さてマーラーの5番ですがやはり印象通り真面目で堅かったです。原因は実演だからこそ理解できたのですが、彼の指揮にありました。バトンテクニックは素晴らしく、振った様子がちゃんと音になって現れていました。MPOは集中力が高く、反応が良かったです。しかし、振れてしまうからこそ振りすぎてしまっていてオケが棒の打点に引っ張られすぎてしまっていました。1楽章はかなり練り込んだ印象で良い出来でしたが、支離滅裂な2楽章はまとまりすぎて面白みに欠け、3楽章は3拍子をキッチリ振るので流れが悪く重くなってしまっていました。4楽章は最初から最後まで棒を使っていたのでやはり拍子に引っ張られてしまっていました。

対抗配置にしたり、最近多いですが3楽章でホルンのソロを立たせたりしてましたがどちらも効果をさほど感じられませんでした。師匠のアバドのように凝っているけど何のために?という感じでちょっと策に溺れているかのようでした。

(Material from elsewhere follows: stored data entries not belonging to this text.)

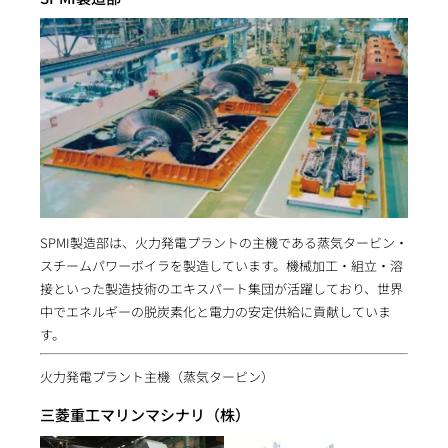
SPMI製造部は、火力発電プラントの主機である蒸気タービン・
スチームパワーボイラを製造しています。機械加工・組立・溶
接といった製造技術のエキスパート集団が活躍しており、世界
中でエネルギーの脱炭素化と電力の安定供給に貢献していま
す。
火力発電プラント主機（蒸気タービン）
三菱重工マリンマシナリ（株）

演奏はとてもまとまっていましたし、何より彼のバトンテクニックは素晴らしかったですが、出てくる音楽は自然ではなく面白みに欠けたものでした。こればかりは仕方ないですね。マーラーはもっと本能的で人間味のある音楽じゃなければ私は受け付けないですね。ハーディングの音楽は譜面に書いてあるのをちゃんと指揮で表現しているのですが、どうにも機械的でした。何だったら向いているかなぁと思いましたが、ちょっと思い当たりません。コンチェルトの伴奏は上手いでしょうか。